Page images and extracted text

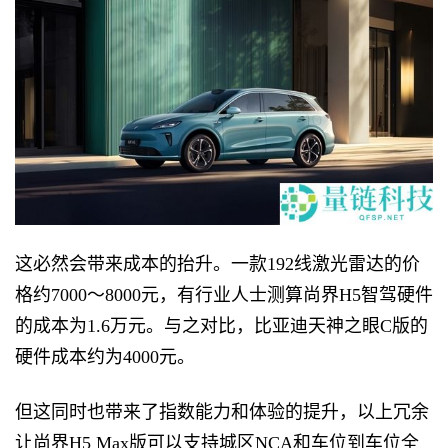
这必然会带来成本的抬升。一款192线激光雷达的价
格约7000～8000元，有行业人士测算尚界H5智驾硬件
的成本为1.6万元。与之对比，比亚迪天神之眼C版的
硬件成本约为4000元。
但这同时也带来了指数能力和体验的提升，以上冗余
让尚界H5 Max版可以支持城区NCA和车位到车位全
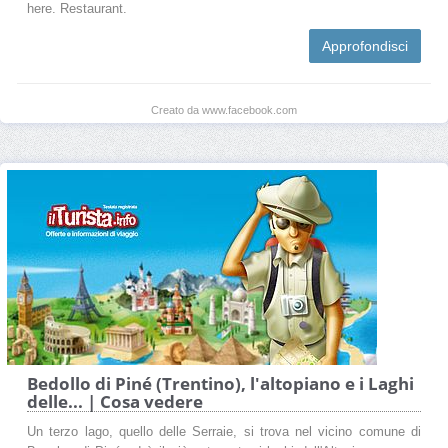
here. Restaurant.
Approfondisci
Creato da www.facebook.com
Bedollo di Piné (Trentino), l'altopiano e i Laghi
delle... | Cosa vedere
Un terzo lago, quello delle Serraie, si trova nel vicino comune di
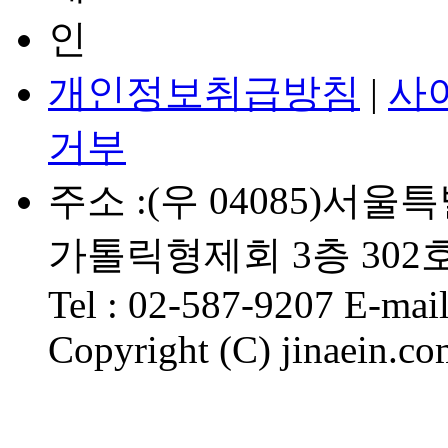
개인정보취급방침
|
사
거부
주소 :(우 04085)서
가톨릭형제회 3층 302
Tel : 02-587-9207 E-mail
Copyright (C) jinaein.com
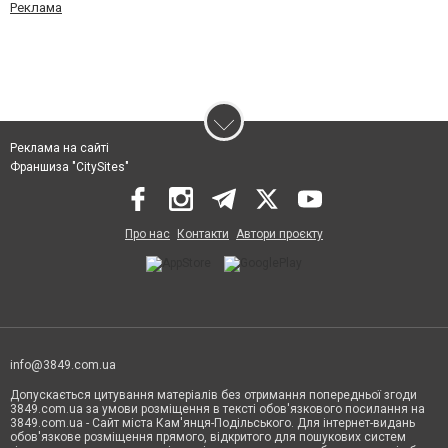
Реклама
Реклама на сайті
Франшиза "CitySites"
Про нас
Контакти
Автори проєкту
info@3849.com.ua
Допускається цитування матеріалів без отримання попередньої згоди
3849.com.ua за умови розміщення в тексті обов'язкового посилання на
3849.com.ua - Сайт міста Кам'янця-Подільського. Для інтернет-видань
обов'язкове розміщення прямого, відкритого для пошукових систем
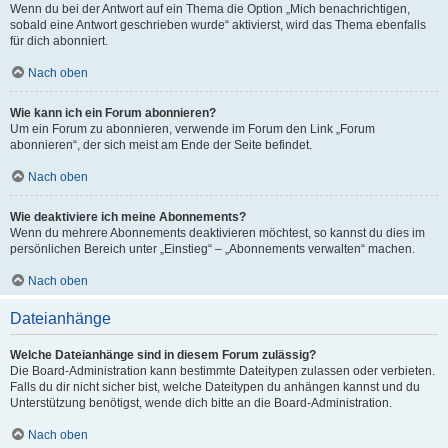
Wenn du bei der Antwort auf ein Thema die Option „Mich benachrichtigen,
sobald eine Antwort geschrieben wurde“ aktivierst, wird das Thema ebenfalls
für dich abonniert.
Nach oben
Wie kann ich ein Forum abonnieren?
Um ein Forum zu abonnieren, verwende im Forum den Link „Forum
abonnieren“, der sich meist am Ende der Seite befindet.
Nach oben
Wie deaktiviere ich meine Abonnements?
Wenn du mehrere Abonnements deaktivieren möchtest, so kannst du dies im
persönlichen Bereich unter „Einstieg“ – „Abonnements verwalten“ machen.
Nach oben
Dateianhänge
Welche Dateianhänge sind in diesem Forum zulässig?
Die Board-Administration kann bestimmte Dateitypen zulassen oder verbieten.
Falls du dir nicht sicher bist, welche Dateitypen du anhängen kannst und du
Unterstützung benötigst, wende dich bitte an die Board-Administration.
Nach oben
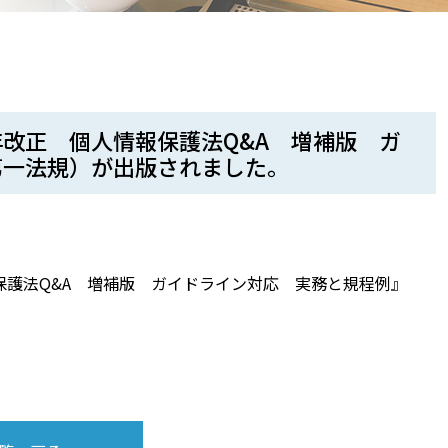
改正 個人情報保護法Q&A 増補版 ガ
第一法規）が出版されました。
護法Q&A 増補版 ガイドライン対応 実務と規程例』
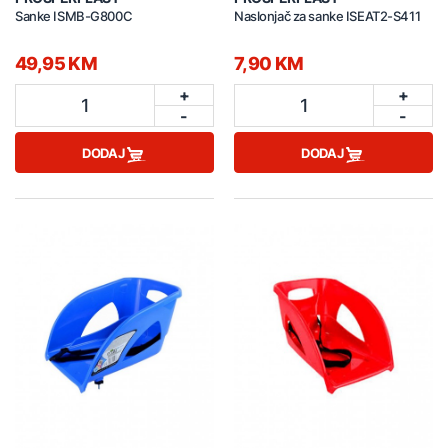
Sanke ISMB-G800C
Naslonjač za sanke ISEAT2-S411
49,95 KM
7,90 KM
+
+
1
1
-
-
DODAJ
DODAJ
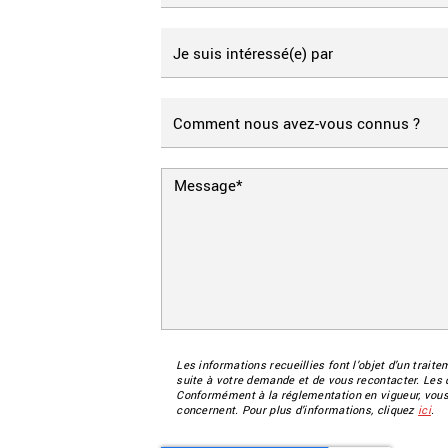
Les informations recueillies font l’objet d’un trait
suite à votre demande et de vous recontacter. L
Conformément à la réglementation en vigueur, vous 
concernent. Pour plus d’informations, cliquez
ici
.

-- Your task --
Report only the number of lines above that contain "розміщення".

-- Finished exercise --
2